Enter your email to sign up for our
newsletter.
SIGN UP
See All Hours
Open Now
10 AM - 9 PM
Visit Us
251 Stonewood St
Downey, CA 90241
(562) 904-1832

=====

_YOUR TASK_
The whole of the material above is to be restated exactly.

_RESPONSE_
Enter your email to sign up for our
newsletter.
SIGN UP
See All Hours
Open Now
10 AM - 9 PM
Visit Us
251 Stonewood St
Downey, CA 90241
(562) 904-1832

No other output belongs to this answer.